Friday, July 24, 2009

IMF Concludes Its Consultation with China

Earlier this week, the International Monetary Fund (IMF) announced that its Executive Board had completed its consultations with China. The IMF released a summary of the consultation. Key findings included:

• China’s robust fiscal and monetary policy stimuli facilitated an economic recovery. China’s policies have contributed to regional and global economic stability.

• Global economic challenges may make it difficult for the world’s economies to absorb China’s increased production capacity. As a result, the IMF expressed support for China’s measures aimed at boosting domestic consumption spending and reducing China’s reliance on exports.

• China’s low level of public debt should afford the country flexibility in pursuing additional targeted fiscal stimulus measures.

• The IMF called for China to closely monitor its financial system for indications of a decline in credit quality.

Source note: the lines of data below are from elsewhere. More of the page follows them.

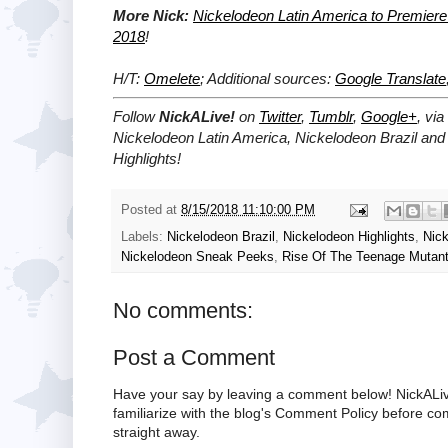
More Nick:
Nickelodeon Latin America to Premier
2018
!
H/T:
Omelete
; Additional sources:
Google Translate
Follow
NickALive!
on
Twitter
,
Tumblr
,
Google+
, via
Nickelodeon Latin America, Nickelodeon Brazil and
Highlights!
Posted at
8/15/2018 11:10:00 PM
Labels:
Nickelodeon Brazil
,
Nickelodeon Highlights
,
Nick
Nickelodeon Sneak Peeks
,
Rise Of The Teenage Mutant 
No comments:
Post a Comment
Have your say by leaving a comment below! NickALiv
familiarize with the blog's Comment Policy before 
straight away.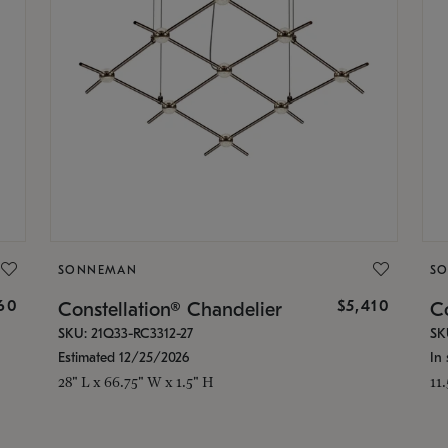
SONNEMAN
S
160
$5,410
Constellation® Chandelier
Co
SKU: 21Q33-RC3312-27
SK
Estimated 12/25/2026
In 
28" L x 66.75" W x 1.5" H
11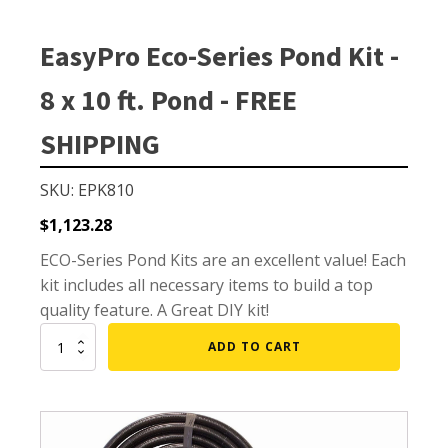
Small Pond Aerators
Large Pond Aerators
EasyPro Eco-Series Pond Kit -
Shallow Pond Aerators
8 x 10 ft. Pond - FREE
Solar Pond Aerators
Surface Aerators
SHIPPING
Windmill Pond Aerators
SKU: EPK810
Lake De-icers
$
1,123.28
Pond De-Icers
ECO-Series Pond Kits are an excellent value! Each
Lake & Pond Diffusers
kit includes all necessary items to build a top
Aeration Accessories
quality feature. A Great DIY kit!
EasyPro
ADD TO CART
Eco-
Series
PUMPS
Pond
Kit
External Pond Pumps
-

• The IMF welcomed China’s intent to participate in its Financial Sector Assessment Program to identify possible areas for financial system reform.

To date, the ongoing discussions in academic and regulatory circles in China concerning the possible deployment of monetary policy to mitigate the risk of an emergent real estate bubble should provide some degree of comfort when it comes to avoiding a serious deterioration in credit quality. Possible monetary tightening would tend to squeeze out marginal borrowers.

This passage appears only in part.